Die Erinnerungen setzen ein mit der Bemerkung, daß der Hauptmann Dreyfus selbst nicht imstande gewesen wäre, die ihm widerfahrene Geschichte zu erzählen. Er war, so Blum, die Personifikation der willigen Unauffälligkeit beim Militär, und es ist zweifelhaft, ob er begriff, in welchen politischen Strudel er geraten war. Der junge Blum aber hatte zunächst gar keine Beziehung zu der Affäre, deren Aufsehen zu Beginn eher mäßig war. Dann aber änderte sich alles, als Lucien Herr, der intellektuell immens einflußreiche Bibliothekar der Ècole Normale Supérieur, im Sommer des Jahres 1897 lakonisch den jungen Juristen fragte, ob er wisse, daß Dreyfus unschuldig sei.
Dreyfus? Das war doch schon drei Jahre her, die Angelegenheit fast verschollen. In dieser Zeit aber hatte der Publizist Bernard Lazare nachweisen können, wie faul die Angelegenheit war. Mit Hilfe von Flugblättern, auf denen das berüchtigte borderau faksimiliert war - die Liste mit den inkriminierten Informationen, die angeblich in der Handschrift Dreyfus' verfaßt war -, kam heraus, daß die angeblichen Beweise für Dreyfus' Schuld gefälscht waren. Ein Bankier, der das Flugblatt gelesen hatte, erkannte darauf sofort die Handschrift eines ganz anderen, nämlich die Handschrift eines seiner Kunden: des Majors Esterhazy, einer singulär korrupten Figur. Und damit beginnt der Bildungsroman der französischen Republik in Form jener Krise, die für Blum in ihrer politischen Wirkung nur mit dem Weltkrieg vergleichbar war. Begierig liest man diesen grandiosen Erinnerungsbericht, der nicht zuletzt durch beunruhigende Einsichten in die politischer Psychologie besticht.

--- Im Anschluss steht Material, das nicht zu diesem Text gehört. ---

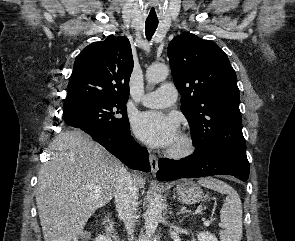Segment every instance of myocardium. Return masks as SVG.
<instances>
[{
  "label": "myocardium",
  "instance_id": "f54148a6",
  "mask_svg": "<svg viewBox=\"0 0 295 241\" xmlns=\"http://www.w3.org/2000/svg\"><path fill=\"white\" fill-rule=\"evenodd\" d=\"M197 151V142L191 133H183L178 137L177 144L168 150V155L174 159H186Z\"/></svg>",
  "mask_w": 295,
  "mask_h": 241
}]
</instances>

Léon Blum: "Beschwörung der Schatten". Die Affäre Dreyfus. Aus dem Französischen, mit einer Einleitung und mit Anmerkungen versehen von Joachim Kalka. Berenberg Verlag, Berlin 2005. 118 S., geb., 19,- [Euro].

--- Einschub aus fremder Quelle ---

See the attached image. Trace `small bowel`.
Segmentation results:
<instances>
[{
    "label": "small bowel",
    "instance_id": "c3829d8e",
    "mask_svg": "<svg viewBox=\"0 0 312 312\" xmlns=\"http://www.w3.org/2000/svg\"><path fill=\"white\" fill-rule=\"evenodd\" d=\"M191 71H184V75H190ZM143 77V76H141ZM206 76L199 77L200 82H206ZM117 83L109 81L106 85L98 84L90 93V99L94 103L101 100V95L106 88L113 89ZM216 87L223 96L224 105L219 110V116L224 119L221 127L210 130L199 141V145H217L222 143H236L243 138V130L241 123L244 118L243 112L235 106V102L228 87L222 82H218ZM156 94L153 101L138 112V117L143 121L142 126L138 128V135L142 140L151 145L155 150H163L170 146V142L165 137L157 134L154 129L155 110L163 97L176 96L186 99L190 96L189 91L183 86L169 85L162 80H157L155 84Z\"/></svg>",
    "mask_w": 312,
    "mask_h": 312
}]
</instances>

Alle Rechte vorbehalten. © F.A.Z. GmbH, Frankfurt am Main
Perlentaucher-Notiz zur TAZ-Rezension
Wirklich "bemerkenswert" findet der Rezensent Daniel Haufler, was Leon Blum 1935 über die Dreyfus-Affäre schrieb, die er selbst miterlebt hatte und bei der er sich für die Rehabilitierung Dreyfus' engagierte. Hingerissen beschreibt der Rezensent, wie "elegant" und "eloquent" der Mitbegründer der sozialistischen Partei Frankreichs seine Beobachtungen und seine politischen Ansichten formuliert. Warum Blum die Affäre, wie sie damals schlicht genannt wurde, unbedingt ins Gedächtnis seiner Zeitgenossen rufen will, darauf findet der Rezensent eine Antwort im Text: "Die jungen Leute heute, selbst die Erwachsenen, sind wie Dreyfus selbst bei der Rückkehr von der Teufelsinsel - sie kennen die Affäre nicht, und vor allem begreifen sie sie nicht." Wie sich ein intellektueller Widerstand zusammenschloss, der sich schließlich gegen Nationalismus und Antisemitismus durchsetzen konnte, dem gilt Blums besondere Aufmerksamkeit, und so werden seine Aufzeichnungen zu einer Art Lehrstück, zur Inspiration für die Zeitgenossen. "Nach wie vor brisant" findet der Rezensent folgende Analyse der Dreyfus-Affäre: "Wenn ein demokratisches Land so tief gesunken ist, dass es ein Verfahren derart manipuliert - dann es kann nur eine starke Zivilgesellschaft retten." Lobende Worte gehen auch an Joachim Kalkas "hervorragende" Übersetzung und seine zum Leseverständnis "unverzichtbaren Anmerkungen".